### [WORK ITEM]
The required answer is a copy of each line in the entries below that includes "Keuzetool".

### [Recorded data]
Content starts

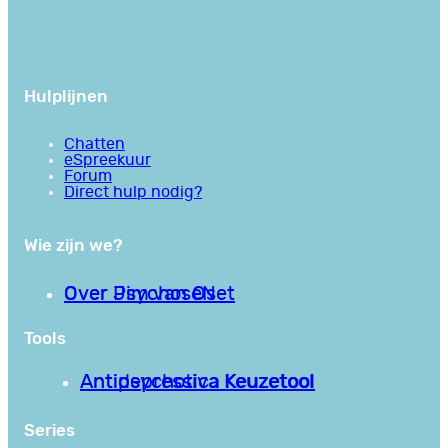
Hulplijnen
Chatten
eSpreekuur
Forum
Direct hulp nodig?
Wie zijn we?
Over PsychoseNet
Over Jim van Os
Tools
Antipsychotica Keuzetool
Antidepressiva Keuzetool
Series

Content ends
Content starts

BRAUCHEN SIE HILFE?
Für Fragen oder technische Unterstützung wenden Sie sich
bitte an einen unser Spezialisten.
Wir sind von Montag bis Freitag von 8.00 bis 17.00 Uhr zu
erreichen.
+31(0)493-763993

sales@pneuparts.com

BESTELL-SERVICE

Content ends

### [EXERCISE RESPONSE]
Antipsychotica Keuzetool
Antidepressiva Keuzetool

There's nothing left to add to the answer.